🤖 AI Summary
This study addresses the challenge of releasing connectivity statistics involving node attributes in social and economic networks, where achieving both privacy and accuracy remains difficult due to the high global sensitivity and failure of composition in conventional differential privacy approaches. The authors propose a three-stage method under edge-adjacent differential privacy: first perturbing node attributes, then analytically debiasing downstream statistics, and finally adding a second layer of noise to edge existence indicators. This approach innovatively integrates attribute perturbation with edge-level privacy protection and, for the first time, yields consistent and asymptotically normal private estimators of connectivity indices for both discrete and continuous labels. Experiments on synthetic and real-world networks—even with as few as 200 nodes—demonstrate its superior performance over existing privacy-preserving techniques.
📝 Abstract
Researchers increasingly use data on social and economic networks to study a range of social science questions, but releasing statistics derived from networks can raise significant privacy concerns. We show how to release network connectedness indices that quantify assortative mixing across node attributes under edge-adjacent differential privacy.

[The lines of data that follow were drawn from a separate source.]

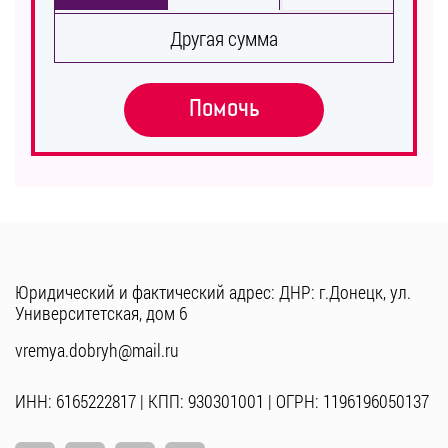
Другая сумма
Помочь
Юридический и фактический адрес: ДНР: г.Донецк, ул.
Университетская, дом 6
vremya.dobryh@mail.ru
ИНН: 6165222817 | КПП: 930301001 | ОГРН: 1196196050137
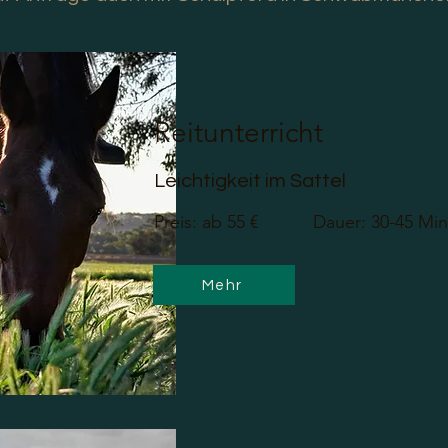
Reitunterricht
Leichtigkeit im Sattel
Preis: ab 55 € Dauer: 30-45 Min
Mehr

Standard privacy techniques perform poorly in this setting both because connectedness indices have high global sensitivity and because a single node's attribute can potentially be an input to connectedness in thousands of cells, leading to poor composition. Our method, which is straightforward to apply, first adds noise to node attributes, then analytically debiases downstream statistics, and finally applies a second layer of noise to protect the presence or absence of individual edges. We prove consistency and asymptotic normality of our estimators for both discrete and continuous labels and show our method works well in simulations and on real networks with as few as 200 nodes collected by social scientists.